Over a year and a half ago, at the Mobile World Congress in Barcelona, Nokia unveiled two new Windows Phone 8 devices. The first device, the Lumia 520, would go on to become the most successful Windows Phone ever, and one of the best-selling Windows devices of all time, with over 12 million units sold worldwide. The second device… fared less well.
It's not that the Lumia 720 was a bad device - it wasn't; in fact, it was really rather good, and when we reviewed it last year, it earned 8.5 out of 10 in our final verdict. But it never really shined especially brightly in Nokia's range, and with fairly limited carrier support compared with other Lumia devices, its sales never matched those of its siblings.
Two devices replace the 720 in what is now Microsoft's range of Windows Phones: the Lumia 730, which offers 3G support and dual-SIM capabilities; and the Lumia 735, which ditches the dual-SIM setup and adds 4G LTE connectivity.
Microsoft has set out to define a much clearer position in its range for these devices, and this differentiation has led to the new devices being referred to as its ‘selfie phones'. The reason is simple: Microsoft believes that the Lumia 730 and 735 offer superior front-facing cameras to those that you would ordinarily find on similarly priced devices, and given how wild folks seem to get about taking selfies, that seems like a pretty decent selling point in the increasingly crowded mid-range of the market.
The Lumia 735 occupies the lower end of the mid-range, priced at €199 EUR before taxes and subsidies. In the UK, the device has gone on sale for around £199 GBP off contract, and is also available on two-year contracts costing around £17 per month, with no upfront cost.

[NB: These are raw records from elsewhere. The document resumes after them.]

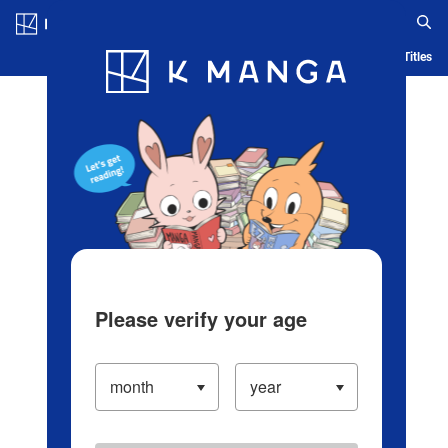
Log in/Create Account
Blog
App
Ranking
History
Serialized Titles
Please verify your age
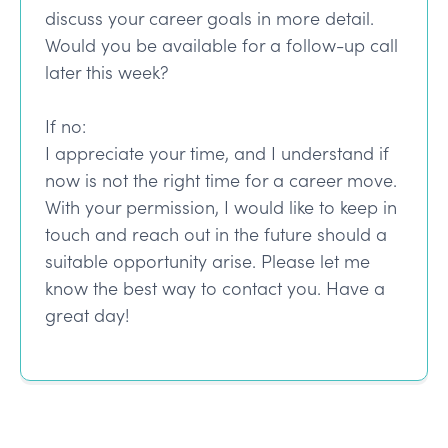
discuss your career goals in more detail.
Would you be available for a follow-up call
later this week?
If no:
I appreciate your time, and I understand if
now is not the right time for a career move.
With your permission, I would like to keep in
touch and reach out in the future should a
suitable opportunity arise. Please let me
know the best way to contact you. Have a
great day!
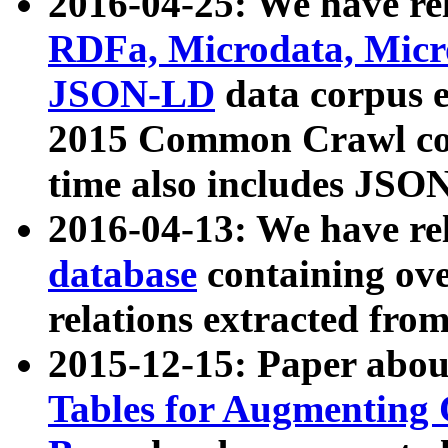
2016-04-25: We have rel
RDFa, Microdata, Mic
JSON-LD
data corpus 
2015 Common Crawl corp
time also includes JSO
2016-04-13: We have re
database
containing ov
relations extracted fro
2015-12-15: Paper abo
Tables for Augmenting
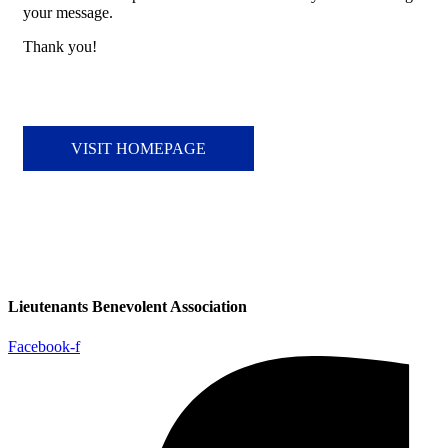
your message.
Thank you!
VISIT HOMEPAGE
Lieutenants Benevolent Association
Facebook-f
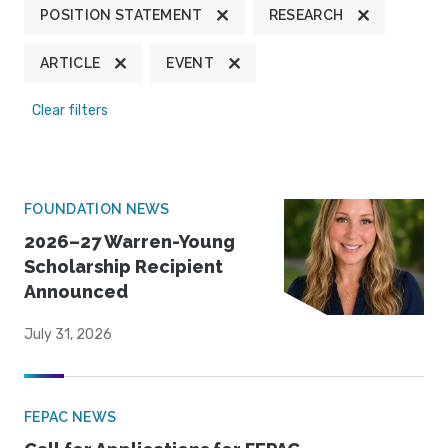
POSITION STATEMENT
RESEARCH
ARTICLE
EVENT
Clear filters
FOUNDATION NEWS
2026–27 Warren-Young
Scholarship Recipient
Announced
July 31, 2026
FEPAC NEWS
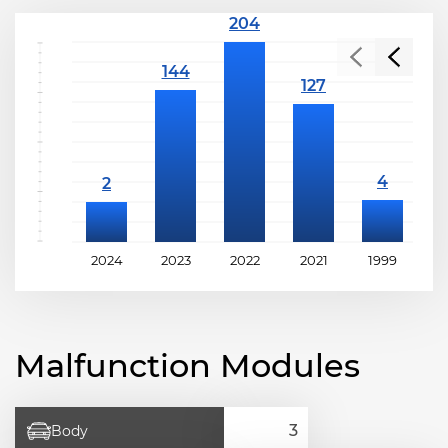
2024
2023
2022
2021
1999
1
Malfunction Modules
Body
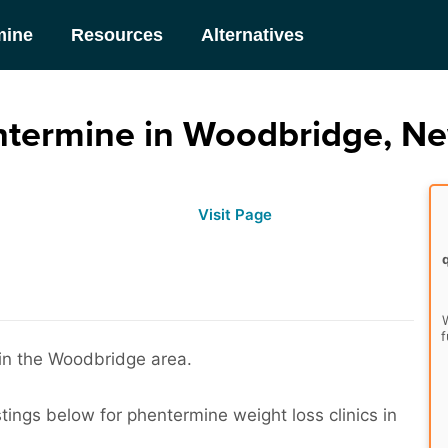
mine
Resources
Alternatives
ntermine in Woodbridge, Ne
Visit Page
W
f
 in the Woodbridge area.
stings below for phentermine weight loss clinics in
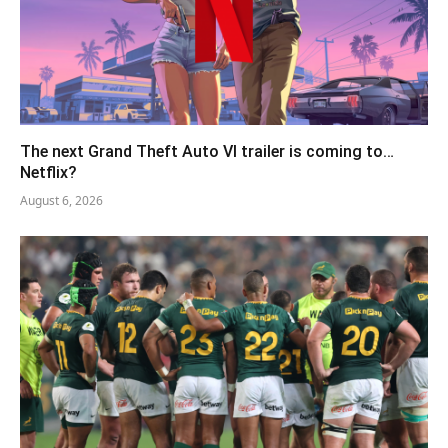
The next Grand Theft Auto VI trailer is coming to…
Netflix?
August 6, 2026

Microsoft UK has kindly provided us with a Lumia 735 for review, although we've been overflowing with review devices recently, so please forgive us for not getting around to this one sooner! We've been using the Lumia 735 regularly, alongside the Lumia 830 - which we'll also be reviewing soon - for the last few days, and ahead of our full review, we thought it would be helpful to take a closer look at the handset and what it offers.
First, let's remind ourselves of some of the Lumia 735's key specs:
- 4.7-inch ClearBlack AMOLED with HD (1280x720px) resolution and Corning Gorilla Glass 3
- Quad-core 1.2GHz Qualcomm Snapdragon 400
- 1GB RAM
- 8GB onboard storage (plus microSD support up to 128GB)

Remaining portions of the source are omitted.